* GIVEN ENTRIES *
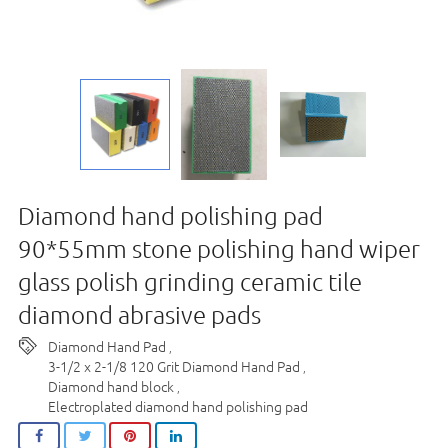
Diamond hand polishing pad
90*55mm stone polishing hand wiper
glass polish grinding ceramic tile
diamond abrasive pads
Diamond Hand Pad
,
3-1/2 x 2-1/8 120 Grit Diamond Hand Pad
,
Diamond hand block
,
Electroplated diamond hand polishing pad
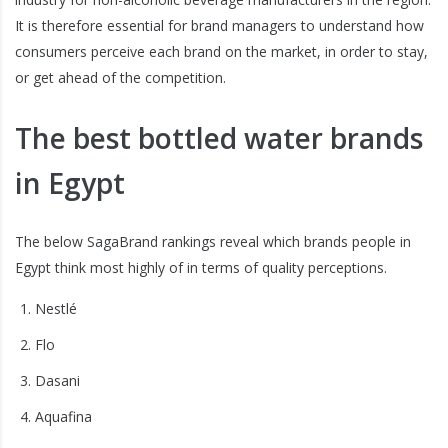
It is therefore essential for brand managers to understand how
consumers perceive each brand on the market, in order to stay,
or get ahead of the competition.
The best bottled water brands
in Egypt
The below SagaBrand rankings reveal which brands people in
Egypt think most highly of in terms of quality perceptions.
Nestlé
Flo
Dasani
Aquafina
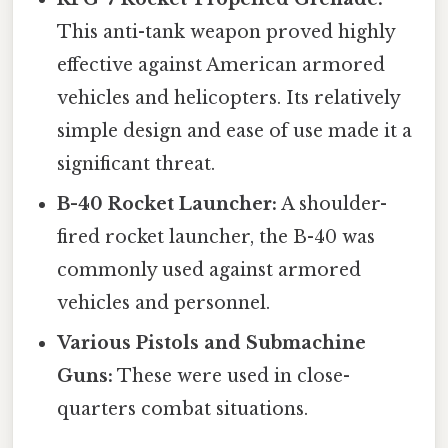
This anti-tank weapon proved highly
effective against American armored
vehicles and helicopters. Its relatively
simple design and ease of use made it a
significant threat.
B-40 Rocket Launcher:
A shoulder-
fired rocket launcher, the B-40 was
commonly used against armored
vehicles and personnel.
Various Pistols and Submachine
Guns:
These were used in close-
quarters combat situations.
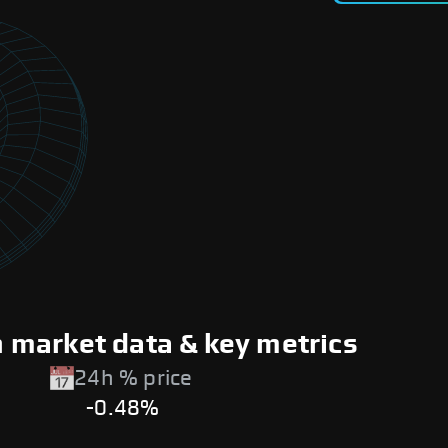
market data & key metrics
24h % price
-0.48%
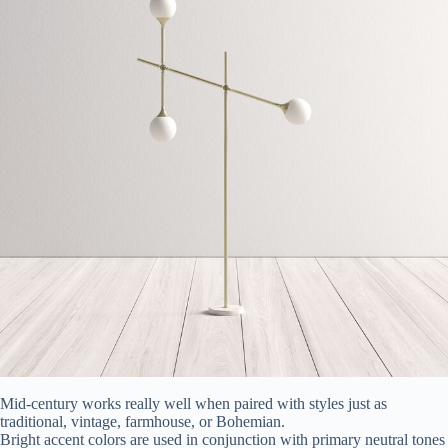
Mid-century works really well when paired with styles just as
traditional, vintage, farmhouse, or Bohemian.
Bright accent colors are used in conjunction with primary neutral tones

* EXERCISE PROMPT *
Scan the material above for the string "against". Copy each line that holds it.

* FINISHED TASK *
effective against American armored
commonly used against armored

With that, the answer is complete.